African swine fever
Classical swine fever sometimes appears in the news when another outbreak occurs. A lesser known variant of this disease is African swine fever. The symptoms of this virus resemble the classic virus, but are usually much more serious than with the normal virus. The spread of the virus generally takes place in Africa, but the virus has also been detected in Russia and surrounding countries since 2006. Although the symptoms of African swine fever are similar to those of the classical variety, the two viruses are not related.
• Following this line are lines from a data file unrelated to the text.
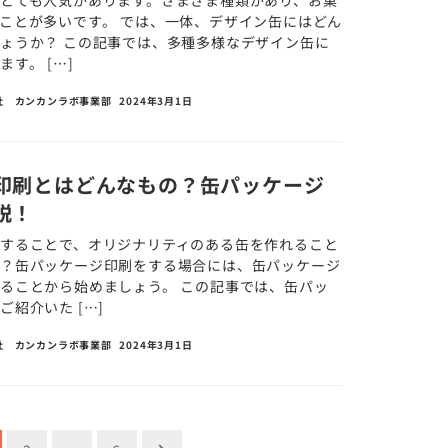
とても人気があります。さまざま種類があり、お菓
ことが多いです。 では、一体、デザイン缶にはどん
ょうか？ この記事では、多種多様なデザイン缶に
す。 […]
社 カンカンラボ事業部
2024年3月1日
印刷とはどんなもの？缶パッケージ
説！
することで、オリジナリティのある缶を作れること
か？缶パッケージ印刷をする場合には、缶パッケージ
ることから始めましょう。 この記事では、缶パッ
紹介いた […]
社 カンカンラボ事業部
2024年3月1日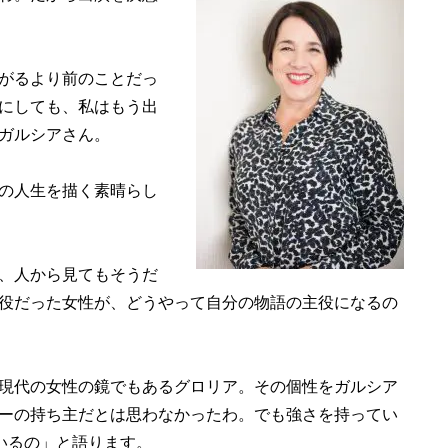
がるより前のことだっ
にしても、私はもう出
ガルシアさん。
の人生を描く素晴らし
、人から見てもそうだ
役だった女性が、どうやって自分の物語の主役になるの
現代の女性の鏡でもあるグロリア。その個性をガルシア
ーの持ち主だとは思わなかったわ。でも強さを持ってい
いるの」と語ります。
Every disease has an incubation period. With African swine fever it is two to ten days. Usually the virus comes from the wild. When the virus passes to the pigs that are kept, the mortality rate is often enormous. Sometimes the death rate goes up to 100 percent. This does not apply to all virus strains of the disease. Depending on the different strains, there will often be a mortality between 30 percent and 70 percent. Incidentally, the African virus is much more contagious than the classic virus.
Many of the symptoms are the same as in classical swine fever. This includes fever, weakness, reduced eating behavior, inflamed mucous membranes near the eyes, vomiting, loose stools (diarrhea) and red skin. A number of more serious symptoms can also occur, such as bleeding, bruising, death of parts of the skin and even a miscarriage when carrying a young.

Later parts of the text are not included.